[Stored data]
☆ ☆ ☆

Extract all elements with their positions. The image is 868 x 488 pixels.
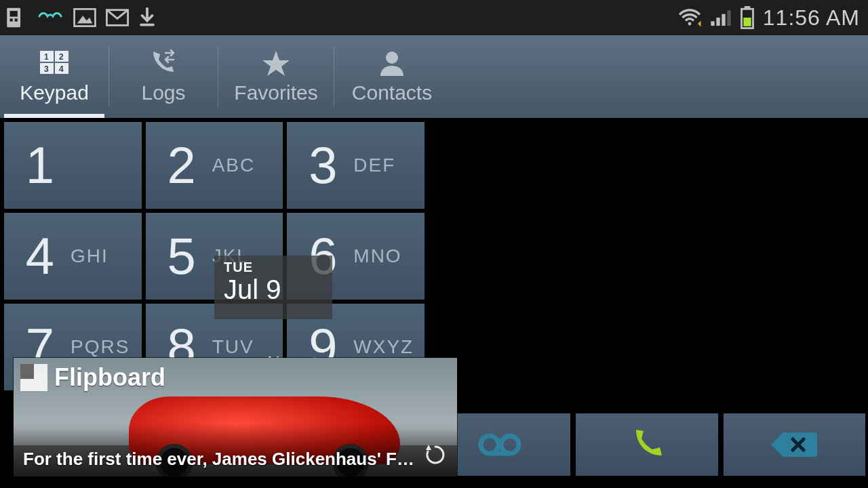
keypad-grid-icon: 1 2 3 4: [38, 49, 71, 77]
key-letters: ABC: [212, 155, 256, 176]
svg-point-7: [688, 22, 691, 26]
svg-text:3: 3: [44, 64, 49, 74]
svg-point-27: [501, 436, 519, 453]
key-letters: PQRS: [71, 336, 130, 358]
svg-marker-8: [698, 21, 701, 27]
svg-rect-4: [75, 9, 96, 26]
wifi-icon: [677, 8, 702, 27]
date-widget[interactable]: TUE Jul 9: [214, 256, 332, 319]
signal-icon: [710, 8, 732, 27]
key-letters: MNO: [353, 245, 401, 267]
svg-rect-0: [7, 8, 20, 27]
flipboard-mark-icon: [20, 364, 47, 391]
svg-marker-29: [426, 445, 431, 450]
person-icon: [376, 49, 408, 77]
svg-point-25: [386, 52, 398, 64]
tab-contacts[interactable]: Contacts: [334, 35, 450, 118]
tab-favorites[interactable]: Favorites: [218, 35, 334, 118]
battery-icon: [740, 6, 755, 29]
key-num: 2: [158, 140, 205, 191]
flipboard-headline: For the first time ever, James Glickenha…: [23, 449, 416, 470]
key-2[interactable]: 2ABC: [146, 122, 283, 209]
glasses-icon: [37, 9, 64, 26]
key-num: 1: [16, 140, 64, 191]
svg-text:4: 4: [59, 64, 64, 74]
star-icon: [260, 49, 292, 77]
svg-text:1: 1: [44, 52, 49, 62]
clock-text: 11:56 AM: [763, 5, 860, 30]
tab-contacts-label: Contacts: [352, 81, 432, 104]
tab-logs-label: Logs: [141, 81, 185, 104]
phone-icon: [627, 424, 667, 465]
phone-arrows-icon: [147, 49, 180, 77]
tab-favorites-label: Favorites: [234, 81, 317, 104]
tab-logs[interactable]: Logs: [109, 35, 218, 118]
refresh-icon: [424, 443, 447, 466]
svg-marker-5: [77, 16, 92, 23]
dialer-actions: [429, 413, 865, 476]
svg-rect-11: [722, 14, 725, 26]
svg-rect-1: [10, 11, 18, 16]
refresh-button[interactable]: [422, 441, 449, 468]
key-letters: GHI: [71, 245, 108, 267]
backspace-icon: [768, 428, 820, 461]
key-4[interactable]: 4GHI: [4, 213, 142, 300]
svg-marker-24: [262, 51, 290, 76]
status-bar: 11:56 AM: [0, 0, 868, 35]
flipboard-logo: Flipboard: [20, 363, 165, 392]
date-dow: TUE: [224, 260, 323, 275]
svg-rect-12: [727, 10, 730, 26]
gmail-icon: [106, 9, 129, 26]
svg-point-26: [481, 436, 498, 453]
svg-rect-2: [10, 18, 13, 21]
key-3[interactable]: 3DEF: [287, 122, 425, 209]
svg-rect-10: [716, 18, 719, 26]
svg-rect-15: [743, 18, 751, 26]
date-month-day: Jul 9: [224, 275, 323, 304]
dialer-tab-bar: 1 2 3 4 Keypad Logs Favorites Contacts: [0, 35, 868, 118]
tab-keypad[interactable]: 1 2 3 4 Keypad: [0, 35, 108, 118]
key-letters: WXYZ: [353, 336, 414, 358]
call-button[interactable]: [576, 413, 717, 476]
key-letters: DEF: [353, 155, 395, 176]
key-letters: TUV: [212, 336, 254, 358]
voicemail-icon: [476, 430, 524, 460]
gallery-icon: [73, 8, 96, 27]
download-icon: [138, 7, 156, 28]
key-1[interactable]: 1: [4, 122, 142, 209]
key-num: 4: [16, 230, 64, 282]
flipboard-card[interactable]: Flipboard For the first time ever, James…: [14, 358, 457, 476]
key-num: 5: [158, 230, 205, 282]
backspace-button[interactable]: [724, 413, 865, 476]
svg-rect-3: [15, 18, 18, 21]
flipboard-brand-text: Flipboard: [54, 363, 165, 392]
svg-rect-9: [711, 21, 714, 26]
svg-text:2: 2: [59, 52, 64, 62]
sim-icon: [4, 6, 27, 29]
tab-keypad-label: Keypad: [20, 81, 89, 104]
key-num: 3: [299, 140, 347, 191]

☆ ☆ ☆

» PROBLEM DESCRIPTION
Reproduce every line in the data that has the word "text" in it.

» COMPLETED EXERCISE
svg-text:3: 3: [44, 64, 49, 74]
svg-text:4: 4: [59, 64, 64, 74]
svg-text:1: 1: [44, 52, 49, 62]
clock-text: 11:56 AM: [763, 5, 860, 30]
flipboard-brand-text: Flipboard: [54, 363, 165, 392]
svg-text:2: 2: [59, 52, 64, 62]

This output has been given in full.